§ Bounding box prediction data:
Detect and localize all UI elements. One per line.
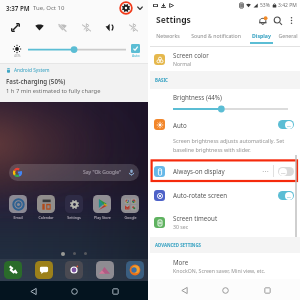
staticText: KnockON, Screen saver, Mini view, etc. — [173, 267, 266, 274]
button[interactable]: More — [150, 253, 300, 279]
button[interactable]: App — [96, 261, 114, 279]
button[interactable]: Notifications — [255, 13, 270, 28]
button[interactable]: Settings — [118, 0, 133, 15]
button[interactable]: Quick setting — [7, 19, 23, 35]
button[interactable]: Quick setting — [101, 19, 117, 35]
staticText: 1 h 7 min estimated to fully charge — [6, 87, 101, 95]
button[interactable]: Recent apps — [259, 282, 275, 298]
button[interactable]: Auto — [131, 44, 140, 58]
button[interactable]: Settings — [60, 195, 88, 220]
staticText: 30 sec — [173, 223, 189, 230]
staticText: Fast-charging (50%) — [6, 77, 66, 85]
staticText: Email — [13, 215, 23, 220]
staticText: Auto — [132, 53, 140, 58]
button[interactable]: Recent apps — [107, 283, 123, 299]
button[interactable]: Auto-rotate screen — [150, 183, 300, 207]
staticText: Display — [252, 32, 271, 39]
button[interactable]: Display — [247, 29, 275, 44]
staticText: More — [173, 258, 189, 266]
staticText: Auto — [173, 121, 187, 129]
button[interactable]: Toggle — [278, 120, 294, 129]
staticText: Brightness (44%) — [173, 93, 222, 101]
staticText: Screen color — [173, 51, 209, 59]
button[interactable]: General — [275, 29, 300, 42]
staticText: Android System — [14, 67, 50, 74]
button[interactable]: App — [65, 261, 83, 279]
staticText: Networks — [156, 32, 180, 39]
button[interactable]: Screen color — [150, 47, 300, 71]
button[interactable]: Sound & notification — [185, 29, 247, 42]
staticText: Say "Ok Google" — [83, 169, 122, 176]
staticText: 43% — [14, 54, 21, 58]
staticText: BASIC — [155, 77, 168, 83]
button[interactable]: Networks — [151, 29, 185, 42]
staticText: Google — [124, 215, 137, 220]
button[interactable]: Auto — [150, 114, 300, 135]
button[interactable]: App — [35, 261, 53, 279]
button[interactable]: Say "Ok Google" — [9, 164, 139, 181]
button[interactable]: Toggle — [278, 167, 294, 176]
staticText: ADVANCED SETTINGS — [155, 242, 202, 248]
staticText: Screen timeout — [173, 214, 218, 222]
button[interactable]: Quick setting — [78, 19, 94, 35]
button[interactable]: Back — [25, 283, 41, 299]
staticText: 3:42 PM — [278, 2, 297, 9]
staticText: ON — [287, 124, 291, 127]
button[interactable]: Google — [116, 195, 144, 220]
staticText: Always-on display — [173, 167, 225, 175]
button[interactable]: Play Store — [88, 195, 116, 220]
staticText: Tue, Oct 10 — [33, 4, 65, 12]
staticText: 3:37 PM — [6, 4, 30, 12]
button[interactable]: Quick setting — [125, 19, 141, 35]
staticText: Play Store — [94, 215, 111, 220]
staticText: Calendar — [38, 215, 54, 220]
button[interactable]: App — [126, 261, 144, 279]
button[interactable]: Home — [66, 283, 82, 299]
button[interactable]: Always-on display — [150, 159, 300, 183]
button[interactable]: Home — [217, 282, 233, 298]
staticText: Screen brightness adjusts automatically.… — [173, 137, 288, 154]
staticText: Settings — [67, 215, 81, 220]
staticText: Sound & notification — [191, 32, 241, 39]
button[interactable]: Screen timeout — [150, 207, 300, 237]
button[interactable]: Toggle — [278, 191, 294, 200]
button[interactable]: Back — [176, 282, 192, 298]
staticText: OFF — [281, 171, 286, 174]
button[interactable]: Expand — [135, 3, 144, 12]
staticText: Auto-rotate screen — [173, 191, 228, 199]
button[interactable]: Calendar — [32, 195, 60, 220]
staticText: 53% — [260, 2, 270, 9]
staticText: Settings — [156, 14, 191, 26]
staticText: General — [278, 32, 298, 39]
staticText: Normal — [173, 60, 192, 67]
button[interactable]: Search — [270, 13, 285, 28]
button[interactable]: Quick setting — [31, 19, 47, 35]
button[interactable]: More options — [285, 14, 297, 26]
staticText: ON — [287, 195, 291, 198]
button[interactable]: Quick setting — [54, 19, 70, 35]
button[interactable]: App — [4, 261, 22, 279]
button[interactable]: Email — [4, 195, 32, 220]
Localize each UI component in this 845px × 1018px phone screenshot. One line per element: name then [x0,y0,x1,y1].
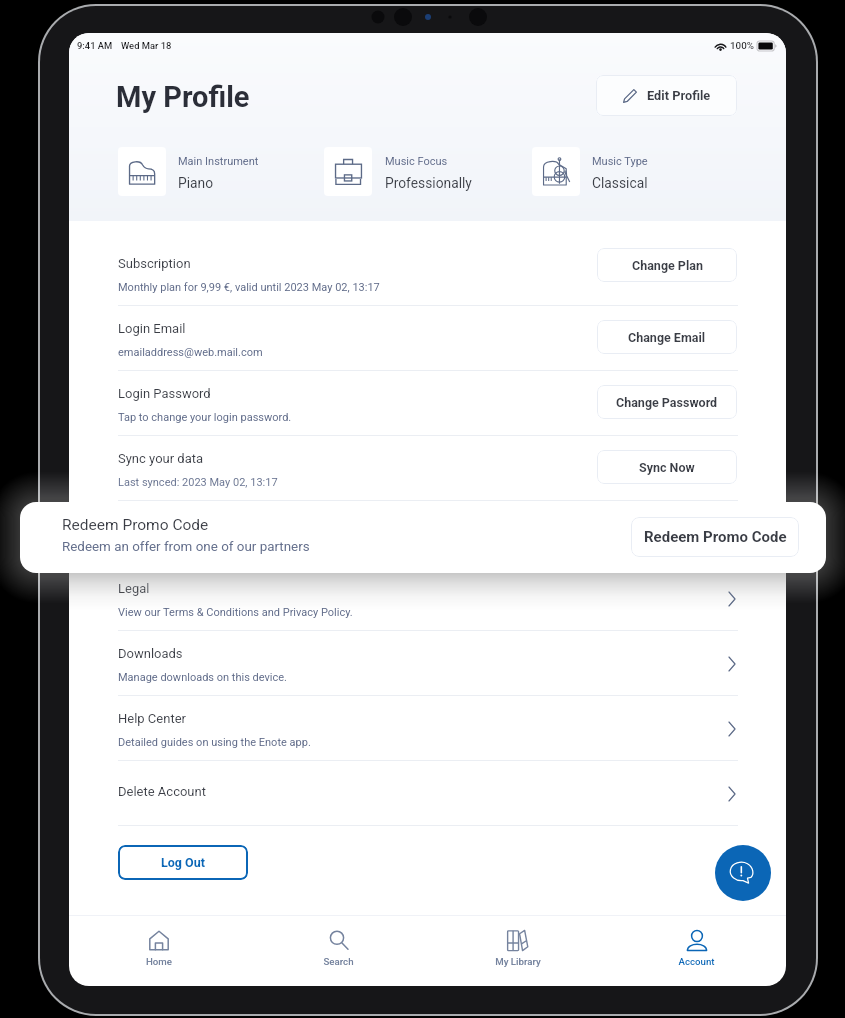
button[interactable]: Home [69,916,249,986]
staticText: My Profile [116,80,250,114]
button[interactable]: Legal [69,566,786,631]
staticText: Log Out [161,855,205,870]
button[interactable]: Redeem Promo Code [631,517,799,557]
staticText: Subscription [118,256,191,271]
button[interactable]: My Library [428,916,607,986]
staticText: Sync your data [118,451,204,466]
staticText: Redeem Promo Code [644,528,787,546]
staticText: 9:41 AM [77,40,113,51]
button[interactable]: Delete Account [69,761,786,826]
staticText: Delete Account [118,784,206,799]
button[interactable]: Help Center [69,696,786,761]
staticText: Home [146,956,172,967]
staticText: Piano [178,175,214,191]
staticText: Redeem Promo Code [62,516,209,534]
button[interactable]: Redeem Promo Code [20,502,826,573]
staticText: Wed Mar 18 [121,40,172,51]
staticText: Main Instrument [178,155,259,168]
button[interactable]: Edit Profile [596,75,737,116]
staticText: Sync Now [639,460,695,475]
staticText: 100% [730,40,754,51]
button[interactable]: Change Plan [597,248,737,282]
staticText: Music Focus [385,155,448,168]
button[interactable]: Help and support [715,845,771,901]
staticText: Detailed guides on using the Enote app. [118,736,311,749]
staticText: Change Plan [632,258,703,273]
staticText: Search [323,956,354,967]
button[interactable]: Search [249,916,428,986]
staticText: Music Type [592,155,648,168]
button[interactable]: Sync Now [597,450,737,484]
staticText: Login Email [118,321,186,336]
staticText: Account [678,956,715,967]
staticText: Edit Profile [647,88,711,103]
staticText: My Library [495,956,541,967]
staticText: Professionally [385,175,472,191]
staticText: View our Terms & Conditions and Privacy … [118,606,353,619]
staticText: emailaddress@web.mail.com [118,346,263,359]
button[interactable]: Log Out [118,845,248,880]
button[interactable]: Redeem Promo Code [597,515,737,549]
staticText: Classical [592,175,648,191]
staticText: Monthly plan for 9,99 €, valid until 202… [118,281,380,294]
staticText: Downloads [118,646,183,661]
staticText: Change Password [616,395,718,410]
staticText: Redeem an offer from one of our partners [62,539,310,555]
staticText: Last synced: 2023 May 02, 13:17 [118,476,278,489]
staticText: Legal [118,581,150,596]
staticText: Redeem Promo Code [608,525,727,540]
staticText: Tap to change your login password. [118,411,292,424]
button[interactable]: Change Password [597,385,737,419]
button[interactable]: Change Email [597,320,737,354]
button[interactable]: Downloads [69,631,786,696]
staticText: Change Email [628,330,706,345]
staticText: Redeem Promo Code [118,516,241,531]
button[interactable]: Account [607,916,786,986]
staticText: Manage downloads on this device. [118,671,288,684]
staticText: Help Center [118,711,186,726]
staticText: Login Password [118,386,211,401]
staticText: Redeem an offer from one of our partners [118,541,322,554]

§ Work task:
Write out every line from the data above that includes "Recent".

§ Solution to this problem:
button[interactable]: Recent apps — [259, 282, 275, 298]
button[interactable]: Recent apps — [107, 283, 123, 299]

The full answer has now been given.